Research: Many free VPN apps for Android do not guarantee privacy

A survey of nearly 300 VPN apps on the Google Play Store found that such apps often fail to protect identity, ask for unnecessary permissions, and contain malware. In some cases, ads are even injected into traffic with Javascript.

Of the 283 free VPN apps for Android examined, 18 percent were found to have no encryption at all, enabling a man-in-the-middle attack on an unsecured network. 16 percent of apps injected code into web traffic for various purposes, two of which were to show ads. The vast majority of apps, 84 percent, do not protect IPv6 traffic and 66 percent did so with DNS data. About half use tracking libraries to map user behavior and a third of the apps contain malware.
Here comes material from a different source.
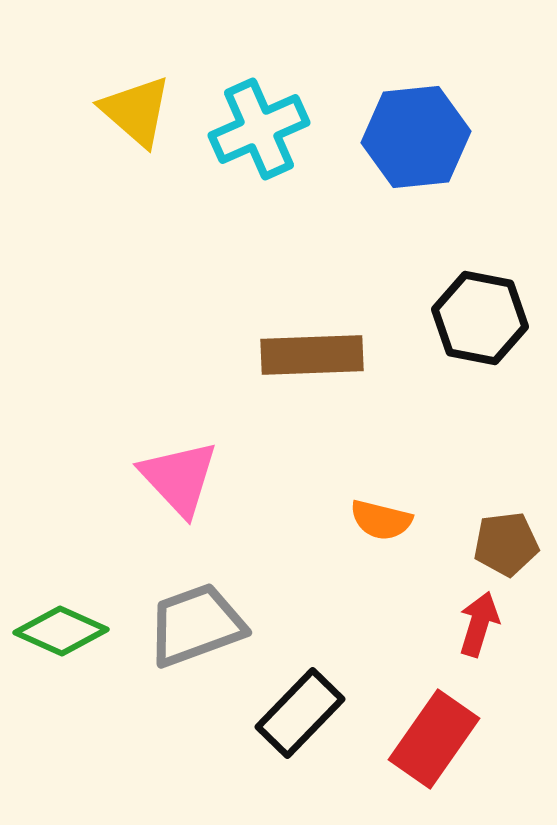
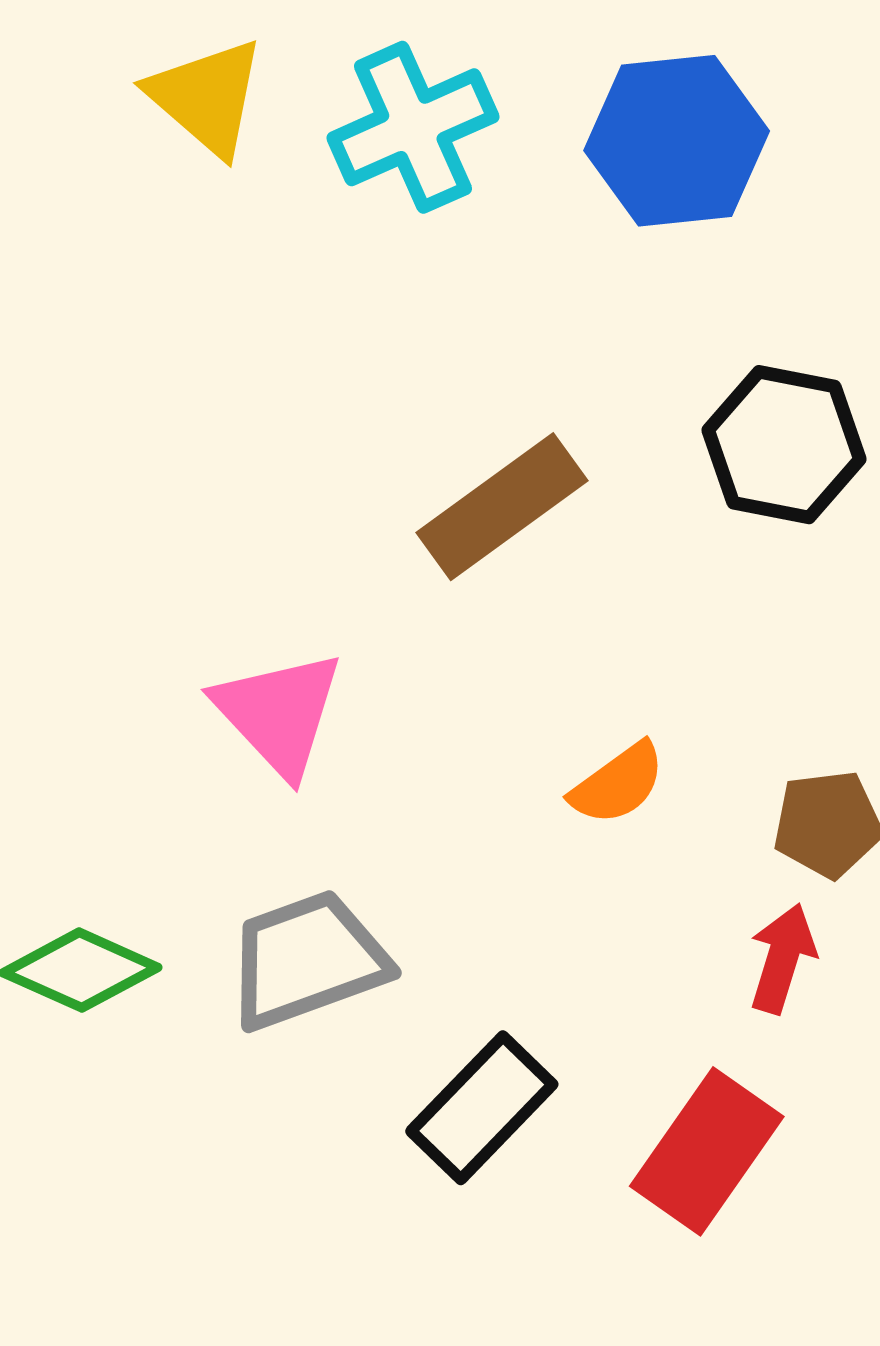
brown rectangle: (312, 355) -> (502, 507), turned -34
orange semicircle: (381, 520) -> (618, 784), turned -50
The research comes from the University of New South Wales in collaboration with Berkeley. The researchers emphasize that the many comments on the VPN apps in the Play Store are not necessarily all evidence of malicious intent. Also, not every shortcoming means that the safety of the user is at risk. For example, in some cases, only the anonymity of the user is not guaranteed, although that is the motivation to install a VPN app.

Android has built-in support for VPN apps, which can easily handle all network traffic thanks to a certain permission. The researchers argue that it is important that Google reconsider this system and exercise more control over VPN apps because VPN services would not always be transparent even for technically savvy users.